What diagnostic procedures will be helpful in making or excluding the diagnosis of Pulmonary alveolar proteinosis (PAP)?

Flexible bronchoscopy with bronchoalveolar lavage (BAL) and possible transbronchial lung biopsy (TBLB) are helpful for the diagnosis of PAP. BAL fluid is notable for a thick, milky appearance.

Surgical lung biopsy is performed in ~10-20% of patients due to non-diagnostic findings on CT and bronchoscopy. In the majority of cases, however, the BAL fluid analysis, along with the measurement of serum GM-CSF auto-antibodies, essentially negates the need for surgical biopsies in patients with suspected PAP.

What pathology/cytology/genetic studies will be helpful in making or excluding the diagnosis of Pulmonary alveolar proteinosis (PAP)?

Cytology of BAL fluid will show periodic acid-schiff (PAS) and oil red O stain positive large foamy macrophages.

Pathology from lung biopsies will show preserved alveoli containing amorphic, eosinophilic, PAS-positive material along with foamy alveolar macrophages. There is typically minimal inflammation or fibrosis.
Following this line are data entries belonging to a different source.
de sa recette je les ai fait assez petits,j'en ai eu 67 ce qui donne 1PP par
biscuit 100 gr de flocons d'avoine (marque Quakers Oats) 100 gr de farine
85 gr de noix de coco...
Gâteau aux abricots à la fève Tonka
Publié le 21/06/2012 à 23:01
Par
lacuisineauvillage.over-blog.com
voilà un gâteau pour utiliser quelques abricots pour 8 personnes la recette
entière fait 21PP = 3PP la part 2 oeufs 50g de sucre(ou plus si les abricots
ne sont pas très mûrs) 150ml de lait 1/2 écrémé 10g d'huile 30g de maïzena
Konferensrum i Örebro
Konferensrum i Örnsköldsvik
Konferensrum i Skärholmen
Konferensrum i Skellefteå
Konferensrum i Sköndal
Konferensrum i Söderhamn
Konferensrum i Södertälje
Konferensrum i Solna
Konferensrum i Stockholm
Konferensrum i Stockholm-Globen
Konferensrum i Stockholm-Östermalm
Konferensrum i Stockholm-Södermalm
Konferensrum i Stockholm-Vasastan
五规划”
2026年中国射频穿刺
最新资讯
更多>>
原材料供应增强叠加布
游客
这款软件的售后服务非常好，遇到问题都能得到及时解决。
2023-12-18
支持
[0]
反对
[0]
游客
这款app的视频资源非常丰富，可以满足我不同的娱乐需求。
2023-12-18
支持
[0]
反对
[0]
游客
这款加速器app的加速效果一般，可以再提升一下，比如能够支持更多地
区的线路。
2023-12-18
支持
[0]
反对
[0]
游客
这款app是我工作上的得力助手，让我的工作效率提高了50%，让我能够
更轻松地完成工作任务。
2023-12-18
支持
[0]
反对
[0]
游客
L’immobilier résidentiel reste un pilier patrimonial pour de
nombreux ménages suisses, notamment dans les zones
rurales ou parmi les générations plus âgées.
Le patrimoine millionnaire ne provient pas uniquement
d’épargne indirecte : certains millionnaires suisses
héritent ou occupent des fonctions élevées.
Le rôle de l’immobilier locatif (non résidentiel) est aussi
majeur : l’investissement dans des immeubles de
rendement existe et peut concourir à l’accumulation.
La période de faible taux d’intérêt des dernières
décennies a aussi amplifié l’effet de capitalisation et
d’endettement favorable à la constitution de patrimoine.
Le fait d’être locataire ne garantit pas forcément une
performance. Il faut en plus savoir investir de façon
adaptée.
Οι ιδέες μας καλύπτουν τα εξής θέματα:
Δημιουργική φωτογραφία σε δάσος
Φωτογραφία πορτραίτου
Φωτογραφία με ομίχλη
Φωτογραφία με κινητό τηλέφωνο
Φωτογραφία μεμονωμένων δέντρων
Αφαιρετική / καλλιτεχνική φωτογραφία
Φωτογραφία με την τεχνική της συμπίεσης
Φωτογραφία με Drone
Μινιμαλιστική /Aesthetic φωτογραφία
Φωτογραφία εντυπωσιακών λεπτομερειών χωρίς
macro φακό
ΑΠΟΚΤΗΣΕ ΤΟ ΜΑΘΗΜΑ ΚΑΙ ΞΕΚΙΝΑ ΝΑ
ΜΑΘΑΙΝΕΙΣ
Genetic studies are essential, especially when evaluating a patient with suspected PAP due to a surfactant production disorder or hereditary PAP. There are a number of mutations tested (CSF2RA, CSF2RB, SFTPB, SFTPC, ABCA3 among others).

If you decide the patient has Pulmonary alveolar proteinosis (PAP), how should the patient be managed?

The treatment of choice for PAP is whole lung lavage (WLL). This involves placing a double lumen endotracheal tube under general anesthesia to ventilate one lung while filling and emptying the other lung with warm normal saline to remove surfactant.

Other therapy modalities shown to reduce anti-GM-CSF levels and improve lung function include exogenous GM-CSF given subcutaneously or aerosolized, rituximab, and plasmapheresis. Although these newer approaches have shown promising results, further studies need to be performed to assess their efficacy and safety profiles in patients with PAP. Corticosteroids have not been shown to be effective for autoimmune PAP and may actually worsen disease severity. Patients treated with corticosteroids are also at higher risk for infections.

For cases of secondary PAP, treatment is dependent on the underlying disease.

Treatment for surfactant production diseases is mainly supportive care; however, lung transplantation has been shown to be effective in some patients.

All patients should be counseled to stop smoking and receive their annual age-appropriate vaccinations, including influenza and pneumococcal vaccinations.

What is the prognosis for patients managed in the recommended ways?

Five-year survival in PAP is ~85% without therapy and ~94% with WLL. The majority of deaths are related to respiratory failure and a minority caused by uncontrolled infections.

Autoimmune PAP generally follows one of three patterns: 1. spontaneous improvement (5-7%); 2. persistent, unremitting symptoms; 3. progressive deterioration with respiratory failure.

The development of parenchymal fibrosis on HRCT is associated with a poorer prognosis.

Secondary PAP has a poorer prognosis than autoimmune PAP, and its clinical course is strongly affected by that of the underlying disease.

What other considerations exist for patients with Pulmonary alveolar proteinosis (PAP)?

Infants with severe unexplained lung disease or children with diffuse disease involving the entire lung parenchyma on CT scan should be tested for inborn errors of surfactant metabolism.

Patients with PAP are more susceptible to opportunistic infections with organisms such as Nocardia, Aspergillus, mycobacteria, and fungi due to dysfunction of neutrophils and macrophages.